Não permito que nenhuma reflexão filosófica me tire

a alegria das coisas simples da vida” (FREUD, S.)

As escolas de samba e o carnaval passaram a se tornar uma importante atividade comercial a partir da década de 60. E como em quase todas as datas festivas, a comercialização muitas vezes ofusca suas raízes culturais. Nesses cenários, mais do que comercializar um produto, se vende um modelo de comportamento.

Lamentações de que o extrato da “felicidade” no final do feriado consta negativo e queixas do fracasso da euforia nessa época do ano são comuns. Ressentidos de não terem atingido o suposto ideal, mascararam a frustração, definindo o carnaval como engarrafamentos imensos, aglomerações, “pão e circo”, brecha para jogadas políticas, etc. Não que assim não o seja por vezes, mas essa é apenas uma das facetas e o Carnaval não se reduz a isso.

Em uma breve história do Carnaval, Me. Teles Pinto conta que no Brasil o Carnaval iniciou no período colonial e que uma das primeiras manifestações carnavalescas foi o Entrudo, uma festa de origem portuguesa que, na colônia, era praticada pelos escravos. Estes saiam pelas ruas com seus rostos pintados, jogando farinha e bolinhas de água de cheiro nas pessoas. Esta prática foi marginalizada e reprimida, porém encontrou outros rumos para continuar existindo.

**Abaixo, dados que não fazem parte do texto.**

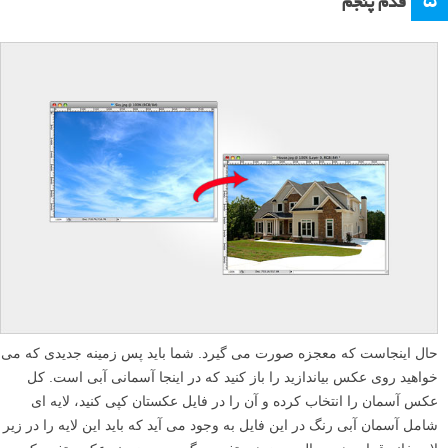
۵
قدم پنجم
حال اینجاست که معجزه صورت می گیرد. شما باید پس زمینه جدیدی که می
خواهید روی عکس بیاندازید را باز کنید که در اینجا آسمانی آبی است. کل
عکس آسمان را انتخاب کرده و آن را در فایل عکستان کپی کنید، لایه ای
شامل آسمان آبی رنگ در این فایل به وجود می آید که باید این لایه را در زیر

Já as marchinhas de carnaval surgiram apenas no século XIX, cujo o nome originário mais conhecido é o de Chiquinha Gonzaga com sua música “O Abre-alas”. Entre as classes populares cariocas surgiram as primeiras escolas de samba na década de 1920. Sendo elas: “Deixa Falar” – futura Estácio de Sá; e “Vai como pode” – atual Portela.

Retomando o aspecto singular e subjetivo do ser humano, podemos pensar a infância como o carnaval por excelência, onde na fantasia e na brincadeira tudo é possível. Uma vassoura vira cavalo, uma boneca vira filha, um lençol vira capa de super-herói, uma panela vira chapéu, um galho na rua vira espada, um papel crepom vira saia de bailarina. Quando a brincadeira termina, volta-se a ser o que se é para depois voltar a brincar do que se deseja vir a ser. E com isso, não só brinca de ser um ideal, como também, aproveita de um momento de prazer.

A vida em civilização é difícil, onde frustrados pelos limites, pelos interditos para se viver em sociedade, o brincar pode ser um momento de elaboração dessas angústias, além de uma importante cota de alegria – tanto para crianças quanto para adultos. Veste-se a fantasia mas não se confunde com ela.

O carnaval é uma dupla lembrança: a primeira diz de sua tradição Brasileira, onde mesmo nas situações mais dolorosas, de submissão e frustração, há de se buscar um momento de liberdade e transmitir algum prazer compartilhado com o outro.

A segunda,  diz do faz-de-conta da infância, onde tirávamos proveito do brincar como recurso para criar folego, voltando fortalecidos e criativos para a realidade que se impõe.

E como toda a euforia canalizada em grande intensidade em um período curto de tempo, vem o necessário momento de maior apatia, onde o colorido cede espaço ao cinza. São os contrastes desses tons que se vai compondo um modo de viver.

Não existe um modelo pronto de brincar o carnaval, não importa como ou onde você esteja, o importante é se permitir tirar bom proveito dessa rica transmissão cultural brasileira. Que possamos nos lembrar dos ensinamentos de que a vida é um “vai como pode” e um “deixa falar”, resgatando o Entrudo brasileiro que existe em cada um de nós. E esse ensinamento podemos tirar proveito em qualquer momento do ano e nas coisas simples da vida.

A euforia é como um grande evento em ventania, já a alegria é como uma brisa que pode ser  vivida nas simplicidades do dia-a-dia.

Não precisa ser intenso para ter valor de vivência e experiência. Então, vale a pena lembrar que viver é travar árduas lutas, mas também, obter delas um prazer, independente da sua intensidade.